Determination of end organ function The effect of iron overload will be studied in three principal areas: liver, heart and endocrine organs. All measurements will be performed at baseline and at 6 and 12 months following the start of the series of 12 phlebotomies. Hepatic function will be determined by measurement of liver enzymes (alkaline phosphatase, aspartate aminotransferase and alanine aminotransferase) and liver function testing including total bilirubin, albumin and INR. Cardiac function will be determined by magnetic resonance imaging and serum brain natriuretic peptide and troponin. Endocrine function will be determined by measurement of serum LH, FSH, TSH, free T4, testosterone (males) and fasting glucose.
Follow-up After completion of the trial, patients will continue to be followed by their hematologist. If the phlebotomy is safe and feasible, their physician may choose to continue with phlebotomy but this would not be standard practice and there is not evidence to support the intervention at this time.

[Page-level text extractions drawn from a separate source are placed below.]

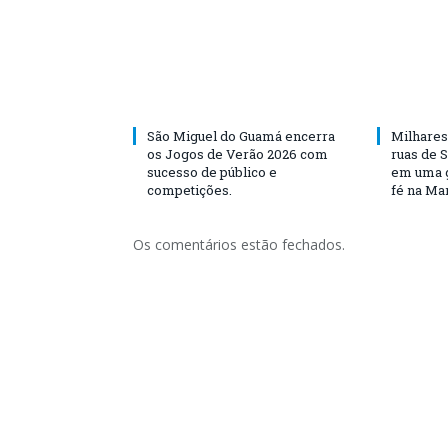
São Miguel do Guamá encerra
Milhares
os Jogos de Verão 2026 com
ruas de 
sucesso de público e
em uma g
competições.
fé na Ma
Os comentários estão fechados.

Analysis The analysis of the results of this study will be descriptive. A screening log will be kept and the number of patients screened for this study will be recorded. Patients who are eligible to participate and who give informed consent will be described according to the following parameters: age, gender, underlying indication for transplant, type of transplant, number of red cell transfusions received prior to transplant, number of red cell transfusions from the start of conditioning until study enrolment and ECOG performance status at time of study entry. The feasibility of the intervention will be recorded by describing the proportion of patients who complete the planned series of 12 phlebotomies. In order to consider the patients who are unable to complete all 12 phlebotomies, the total number of actual phlebotomies conducted in the trial will also be recorded and expressed as a proportion of the total number of planned phlebotomies. The number of phlebotomies per patient per time period will also be reported. The efficacy of the intervention will be recorded by describing the changes in serum ferritin and transferrin saturation, liver enzymes and liver function, endocrine parameters and liver and cardiac iron stores as determined by liver MRI. Cardiac function will also be determined at study entry and 6 and 12 months following the start of the series of 12 planned phelbotomies. The safety of the intervention will be recorded by evaluating the number of patients who had adverse and/or serious adverse events.